What Amazon wont tell us is that every job created at Amazon destroys one or two or three others. What Jeff Bezos doesnt want you to know is that Amazon is going to destroy more American jobs than China ever did.
Amazon has revolutionized the way Americans consume. Those who want to shop for everything from books to diapers increasingly go online instead of to the malls. And for about half of those online purchases, the transaction goes through Amazon.
For the consumer, Amazon has brought lower prices and unimaginable convenience. I can buy almost any consumer product I want just by clicking on my phone or computer or even easier, by just saying: Alexa: buy me one and it will be shipped to my door within days or even hours for free. I can buy books for my Kindle, or music for my phone instantly. I can watch movies or TV shows on demand.
But for retail workers, Amazon is a grave threat. Just ask the 10,100 workers who are losing their jobs at Macys.
(Excerpt) Read more at marketwatch.com ...

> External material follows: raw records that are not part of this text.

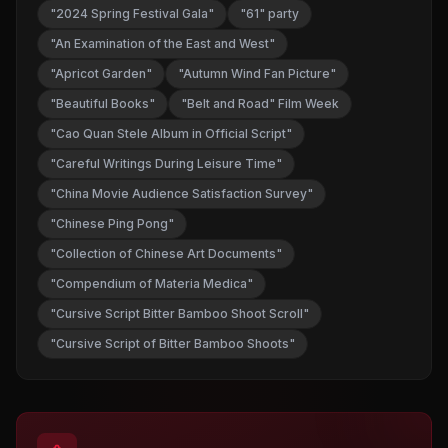
"2024 Spring Festival Gala"
"61" party
"An Examination of the East and West"
"Apricot Garden"
"Autumn Wind Fan Picture"
"Beautiful Books"
"Belt and Road" Film Week
"Cao Quan Stele Album in Official Script"
"Careful Writings During Leisure Time"
"China Movie Audience Satisfaction Survey"
"Chinese Ping Pong"
"Collection of Chinese Art Documents"
"Compendium of Materia Medica"
"Cursive Script Bitter Bamboo Shoot Scroll"
"Cursive Script of Bitter Bamboo Shoots"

It wasn't that long ago that Americans bought many items through catalogs (which is essentially what Amazon is) and it was delivered to their town via train most likely and they picked it up at the train station or some local warehouse (or had it delivered). This created jobs at both ends handling the catalog orders, transportation, storage at both ends of the transaction plus possibly more transportation getting the items to your house or farm or whatever.
So while retail stores might be declining, other jobs throughout the supply chain are created ... unless more of these jobs are automated.
Still, the person who delivered your catalog order by wagon got supplanted by the railways and the people working for the railways and loading an unloading from trains got jobs.
So I don't really see how jobs are "lost" per se. They just switch to other jobs.
The main loss of jobs is that we are not making items here. Nor are we sourcing the materials here to make the items. So material extraction and manufacturing jobs are lost (were already lost). Retail jobs won't be "lost" but will be replace by other jobs getting the products to the consumer by other means.
Henry Ford wiped out the buggy makers, blacksmiths, cartwrights, wheelwrights, stableboys and etc.
I like having a retail store I can visit, particularly for big purchases. I like to touch and see or “test drive” what I’m buying.
And those darned grocery stores are putting the grist mills out of business!
I also don’t like going through the hassle of returning items.
Well said.
My biggest grief with Amazon is that they now typically drop your purchases in the mailbox instead of using UPS and they often get ‘lost’.
Most of us remember telephone operators. Now, I don’t even know what happens if you dial “0”. I’m afraid I’m doing something forbidden if I try.
Amazon is fine for some things, but stuff like cloths, I want to try on.
I didn't realize people bought upscale clothing online.
In the 16 years or so, I’ve had maybe two Amazons get lost in transit.
“Nutting” is an appropriate last name for this nitwit.
A lot of people do.
Also, most of Macy’s merchandise is not ‘upscale’.
Hasn’t been in a long while.
Retail executives don’t know how to run retail establishments anymore. Everyone thinks “manager” is a career field and not merely a position. Managers are supposed to know how to do things, but they think the skills needed to organize a sock drawer is all that is needed.
Handmade
Catalog
City-centered Department Store
Mall-centered Department Store
Online
3D Printed?
I love Amazon, as well as other online sites. It takes no time at all to locate, compare and buy what I need. Awesome.
Yes, they do. :)
Amazon is making retail workers more productive by investing in technology.
That is not a bad thing—it is a good thing.